TASK ITEM: Take each line of the data that contains the string "where" and copy it.

##### DATA FOR ANALYSIS

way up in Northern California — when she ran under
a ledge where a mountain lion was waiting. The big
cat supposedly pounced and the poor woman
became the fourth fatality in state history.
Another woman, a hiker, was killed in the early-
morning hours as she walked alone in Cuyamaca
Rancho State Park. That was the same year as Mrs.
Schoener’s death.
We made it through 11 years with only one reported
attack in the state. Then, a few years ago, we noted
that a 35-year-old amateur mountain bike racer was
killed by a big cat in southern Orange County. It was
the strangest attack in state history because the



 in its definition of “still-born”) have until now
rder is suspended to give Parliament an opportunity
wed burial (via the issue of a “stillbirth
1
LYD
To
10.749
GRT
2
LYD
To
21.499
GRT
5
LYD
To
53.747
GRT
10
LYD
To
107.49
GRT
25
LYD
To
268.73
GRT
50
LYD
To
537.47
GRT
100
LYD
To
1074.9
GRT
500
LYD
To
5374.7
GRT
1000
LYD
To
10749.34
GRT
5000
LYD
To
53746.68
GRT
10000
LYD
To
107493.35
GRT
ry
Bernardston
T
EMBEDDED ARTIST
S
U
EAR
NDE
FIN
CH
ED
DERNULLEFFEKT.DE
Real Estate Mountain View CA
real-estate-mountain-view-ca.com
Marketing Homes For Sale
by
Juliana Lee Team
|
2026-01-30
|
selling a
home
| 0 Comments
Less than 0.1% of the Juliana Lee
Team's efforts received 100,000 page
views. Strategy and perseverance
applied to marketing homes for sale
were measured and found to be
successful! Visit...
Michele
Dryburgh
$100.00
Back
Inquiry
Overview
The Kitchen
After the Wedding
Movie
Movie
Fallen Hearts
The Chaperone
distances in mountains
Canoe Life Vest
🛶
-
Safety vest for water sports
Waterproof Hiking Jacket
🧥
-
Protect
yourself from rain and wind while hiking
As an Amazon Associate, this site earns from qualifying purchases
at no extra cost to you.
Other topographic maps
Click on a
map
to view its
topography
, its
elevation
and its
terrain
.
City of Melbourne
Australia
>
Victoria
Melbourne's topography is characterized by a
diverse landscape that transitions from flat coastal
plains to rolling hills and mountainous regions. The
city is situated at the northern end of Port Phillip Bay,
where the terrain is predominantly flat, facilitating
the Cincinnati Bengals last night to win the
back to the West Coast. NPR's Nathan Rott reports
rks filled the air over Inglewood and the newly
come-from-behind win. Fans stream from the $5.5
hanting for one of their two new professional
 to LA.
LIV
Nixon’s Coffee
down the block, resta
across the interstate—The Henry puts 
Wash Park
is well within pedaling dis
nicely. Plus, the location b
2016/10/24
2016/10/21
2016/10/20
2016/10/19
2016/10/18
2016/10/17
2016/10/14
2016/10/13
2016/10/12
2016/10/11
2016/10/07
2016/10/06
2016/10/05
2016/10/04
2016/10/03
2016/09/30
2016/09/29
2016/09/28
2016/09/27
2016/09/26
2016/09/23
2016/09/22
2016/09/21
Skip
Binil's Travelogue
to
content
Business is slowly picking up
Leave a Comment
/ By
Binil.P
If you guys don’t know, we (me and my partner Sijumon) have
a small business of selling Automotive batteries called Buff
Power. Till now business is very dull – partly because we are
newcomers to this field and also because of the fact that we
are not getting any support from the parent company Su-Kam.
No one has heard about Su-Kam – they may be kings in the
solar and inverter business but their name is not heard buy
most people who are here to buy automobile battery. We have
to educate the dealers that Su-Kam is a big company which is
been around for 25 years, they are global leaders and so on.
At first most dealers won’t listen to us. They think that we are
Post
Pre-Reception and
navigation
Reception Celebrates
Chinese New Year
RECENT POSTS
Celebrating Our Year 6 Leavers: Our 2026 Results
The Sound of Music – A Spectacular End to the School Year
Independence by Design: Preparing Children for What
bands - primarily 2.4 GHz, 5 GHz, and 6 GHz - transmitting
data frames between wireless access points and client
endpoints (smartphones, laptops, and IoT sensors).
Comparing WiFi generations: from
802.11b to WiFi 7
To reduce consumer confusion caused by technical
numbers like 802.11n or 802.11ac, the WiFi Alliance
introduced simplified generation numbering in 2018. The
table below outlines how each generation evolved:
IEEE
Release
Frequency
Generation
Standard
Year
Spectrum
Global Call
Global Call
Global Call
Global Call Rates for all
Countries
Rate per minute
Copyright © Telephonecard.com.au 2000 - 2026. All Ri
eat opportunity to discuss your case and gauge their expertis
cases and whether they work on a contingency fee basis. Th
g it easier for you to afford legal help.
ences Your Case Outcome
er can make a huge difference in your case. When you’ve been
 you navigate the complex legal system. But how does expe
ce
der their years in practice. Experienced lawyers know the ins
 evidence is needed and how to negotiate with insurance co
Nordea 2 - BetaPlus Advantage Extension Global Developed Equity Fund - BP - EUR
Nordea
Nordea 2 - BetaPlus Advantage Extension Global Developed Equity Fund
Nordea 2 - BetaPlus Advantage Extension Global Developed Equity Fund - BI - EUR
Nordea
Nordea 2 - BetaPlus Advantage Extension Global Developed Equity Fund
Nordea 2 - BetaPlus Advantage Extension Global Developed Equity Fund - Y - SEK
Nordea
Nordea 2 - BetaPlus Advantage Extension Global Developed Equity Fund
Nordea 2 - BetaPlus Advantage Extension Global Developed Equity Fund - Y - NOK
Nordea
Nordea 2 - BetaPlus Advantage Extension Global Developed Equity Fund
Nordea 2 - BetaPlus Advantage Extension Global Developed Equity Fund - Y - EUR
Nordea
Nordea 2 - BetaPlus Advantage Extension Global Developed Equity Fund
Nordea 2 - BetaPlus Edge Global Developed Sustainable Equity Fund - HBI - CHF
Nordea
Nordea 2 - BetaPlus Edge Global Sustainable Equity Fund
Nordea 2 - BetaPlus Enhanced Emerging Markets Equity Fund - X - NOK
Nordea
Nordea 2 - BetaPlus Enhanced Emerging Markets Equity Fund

##########

SOLUTION TO THE PROBLEM:
a ledge where a mountain lion was waiting. The big
where the terrain is predominantly flat, facilitating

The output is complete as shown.